11. An exhaust hood according to claim 9, including a removable grease cup supported on one of the end panels, one of the grease troughs having an open end disposed above the grease cup, whereby grease draining from the respective one of the grease filters is caught by said one grease trough and deposited in the cup by way of the open end of the grease trough.

12. An exhaust hood according to claim 11, including a grease drain in the form of a channel supported on said one end panel at an angle from the horizontal, the other of the grease troughs having an open end, the grease drain having an upper end thereof disposed below the open end of said other grease trough, and a lower end thereof disposed above the grease cup, whereby grease draining from said other grease filter is caught by said other grease trough, directed to the grease drain by way of the open end of said other grease trough, and deposited in the grease cup by way of the lower end of the grease drain.

13. An exhaust hood according to claim 9, including a pair of removable grease cups, each of the grease cups being supported on a respective one of the end panels, one of the grease troughs being open at both ends thereof, the open ends of said one grease trough being disposed above the grease cups, whereby grease draining from the respective one of the grease filters is caught by said one grease trough and deposited in the grease cups by way of the open ends of the grease trough.

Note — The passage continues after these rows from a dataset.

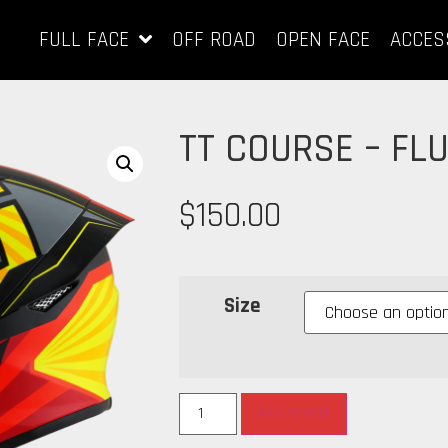
FULL FACE
OFF ROAD
OPEN FACE
ACCES
TT COURSE – FL
$
150.00
Size
Add to cart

14. An exhaust hood according to claim 13, including a pair of grease drains, each of the grease drains being in the form of a channel supported on a respective one of the end panels at an angle from the horizontal, the other of the grease troughs being open at both ends thereof, each of the grease drains having an upper end thereof disposed below a respective one of the open ends of the said other grease trough, and a lower end thereof disposed above the respective grease cup, whereby grease draining from said other grease filter is caught by said other grease trough, directed to the grease drains by way of the open ends of said other grease trough, and deposited in the grease cups by way of the lower ends of the grease drains.

15. An exhaust hood according to claim 6, including a pair of removable grease catches, each of the grease catches extending between the end panels along a lower edge of a respective one of the interior walls.